In (IIa), the methoxy substituents lie in the plane of the ring and are conjugated with the aromatic system. Methoxy-group conjugation with an aromatic ring has been observed in many systems, including arylidene dicyanovinyl derivatives (Antipin et al., 1997), trans-1-cyano-2-(2-methoxyphenyl)-1-nitroethylene (Nesterov et al., 2000) and [(2-methoxyanilino)methylene]malononitrile (Nesterov et al., 2003). In contrast, in (IIb) the methoxy groups are almost perpendicular to the phenyl ring [torsion angles C8—O1—C2—C1 93.3 (2) and C11—O2—C5—C4 − 93.3 (2)°] and they are positioned on opposite sides of the ring.
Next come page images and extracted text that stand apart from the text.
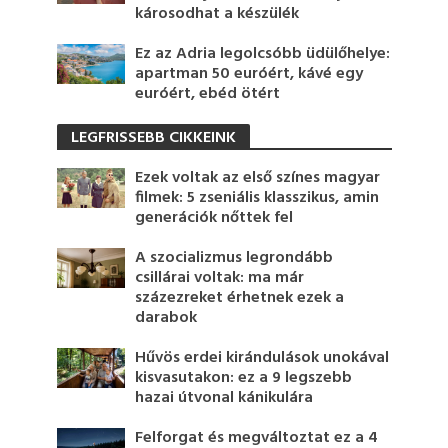
károsodhat a készülék
Ez az Adria legolcsóbb üdülőhelye:
apartman 50 euróért, kávé egy
euróért, ebéd ötért
LEGFRISSEBB CIKKEINK
Ezek voltak az első színes magyar
filmek: 5 zseniális klasszikus, amin
generációk nőttek fel
A szocializmus legrondább
csillárai voltak: ma már
százezreket érhetnek ezek a
darabok
Hűvös erdei kirándulások unokával
kisvasutakon: ez a 9 legszebb
hazai útvonal kánikulára
Felforgat és megváltoztat ez a 4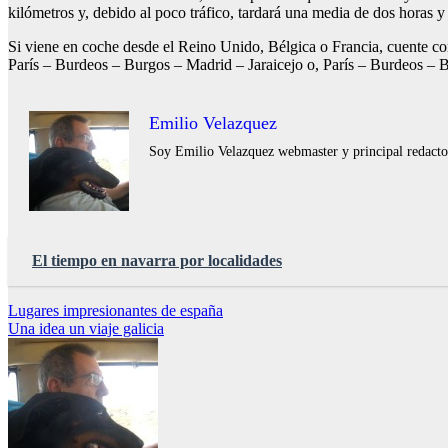
kilómetros y, debido al poco tráfico, tardará una media de dos horas y
Si viene en coche desde el Reino Unido, Bélgica o Francia, cuente co
París – Burdeos – Burgos – Madrid – Jaraicejo o, París – Burdeos – B
Emilio Velazquez
Soy Emilio Velazquez webmaster y principal redactor 
El tiempo en navarra por localidades
Navegación
Lugares impresionantes de españa
Una idea un viaje galicia
de
entradas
The presence in (IIb) of bulky substituents in both ortho-positions is apparently the cause of significant Cphenyl—Omethoxy bond stretching: the C2—O1 and C5—O2 bond lengths are 1.393 (2) and 1.389 (2) Å, respectively. In contrast, the corresponding bond lengths in (IIa), which does not have multiple ortho substitutions, are shorter than in (IIb), with values of 1.371 (2) and 1.372 (2) Å, respectively, comparable with the standard bond value (Allen et al., 1987).
The different orientations of the methoxy groups about the phenyl rings in (IIa) and (IIb) account for the distortion of the bond angles. Thus, we found an increase in the C2—O1—C8 and C5—O2—C10 angles [118.0 (2) and 117.3 (2)°, respectively] and in the C3—C2—O1 and C6—C5—O2 angles [124.2 (2) and 124.3 (2)°, respectively] in (IIa). The corresponding values in (IIb) are smaller [C—O—C angles 113.7 (1) and 113.7 (1)°], but the C—C—O values are approximately standard and within 1° of 120°. Such effects are usual for compounds containing OCH3 groups and have been well explained previously (Gallagher et al., 2001). Other bond lengths and angles in (IIa) and (IIb) have the expected values (Allen et al., 1987).
There are no significant intermolecular interactions in either (IIa) or (IIb). However, in (IIb) there are some weak intramolecular contacts involving C9···O1 and C10/C12···O2 (all H···O > 2.30 Å, C···O > 2.80 Å, C—H···O ≈ 110°). Two other C7/C12···O1i contacts involve the symmetry-related parts of (IIb) [symmetry code: (i) =1 − x, y, 3/2 − z].